After a few months, at the end of spring, Terrier stopped blabbering at night. He had slipped into a depression. He often spent hours drinking anisette and listening to Maria Callas records, after which he would fall into a stupor.

“You're going to publish a book of memoirs,” Blue Suit told him one summer morning.

“You're not in your right mind,” said Terrier. “I'm not capable of that. I can't write.”

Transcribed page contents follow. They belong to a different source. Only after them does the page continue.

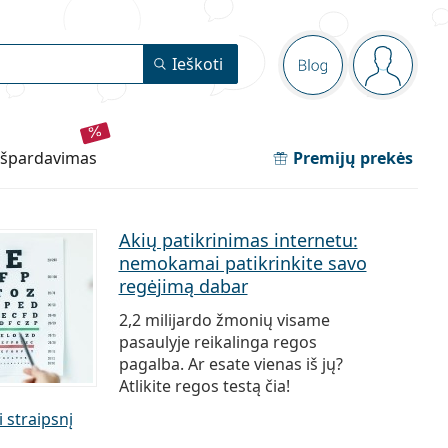
Navigacijos m
Ieškoti
Blog
Jūs esate
išpardavimas
Premijų prekės
Akių patikrinimas internetu:
nemokamai patikrinkite savo
regėjimą dabar
2,2 milijardo žmonių visame
pasaulyje reikalinga regos
pagalba. Ar esate vienas iš jų?
Atlikite regos testą čia!
i straipsnį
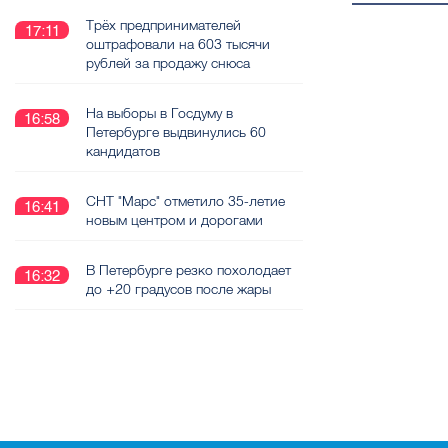
Трёх предпринимателей
17:11
оштрафовали на 603 тысячи
рублей за продажу снюса
На выборы в Госдуму в
16:58
Петербурге выдвинулись 60
кандидатов
СНТ "Марс" отметило 35-летие
16:41
новым центром и дорогами
В Петербурге резко похолодает
16:32
до +20 градусов после жары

“It's already written,” said Blue Suit as he sat down. He deposited a stack of photocopies on a round table. “I had one of our academics write it. I'll read it with you, and we'll correct the details. Improbabilities and inaccuracies must be avoided.”

“You can hardly avoid inaccuracies!” Terrier laughed sadly.

“I'm speaking of verifiable inaccuracies. Those are the ones to avoid.”

“Fine,” said Terrier. “I'll do my best.”

They spent more than twenty hours over the course of a week carefully examining the manuscript. Written in the first person, the work related just eight assassinations, which were ordered by Moscow, and gave many details on the training that Terrier was supposed to have received in Odessa and on the organization of the KGB and its ties with other secret services and with international terrorism. In the first chapter, the author recounted how in his adolescence he had espoused communist ideals. In the penultimate chapter, the narrator made a wrenching self-criticism. Abjuring his political convictions, which had not withstood the test of reality, he left his masters. They set Italian terrorists on his heels, who sadistically murdered one of his girlfriends and pursued him across France.

“In fact,” asked Terrier at this point in their reading, “what really happened?”

“In general, that's what happened,” said Blue Suit. “Only the details were a little more complicated. Cox gave you up to Rossana Rossi. But he didn't want you to get killed; he merely wanted to make trouble for you, to make you come back. So you had to be put on your guard. He had your apartment ransacked, he had you threatened on the phone, and he put an inept tail on you. He finally gave you up to Rossana Rossi, but only after your departure from Paris.”

“Who massacred Alexa Métayer and my cat?” asked Terrier.

“Cox always maintained that it was the Rossi group. That's likely, because it was Rossana who left the dead cat at your hotel. Anyway, the details are no longer important. Right?”

“Right,” said Terrier. “Right. They're no longer important.”

At the end of the book, the narrator went back to work to attack Sheikh Hakim, whom the PLO wanted eliminated. But he sabotaged the assassination attempt with the help of the French DST, whom he had contacted and whose undercover agent encountered a heroic death.

“And you find all this credible?” asked Terrier.

“Of course. You can trust me on that. I've overseen several books of this kind.”

Blue Suit smiled confidently. The next day, he received a message from his superiors, who forbade publication of the work on the grounds that it was perfectly ridiculous.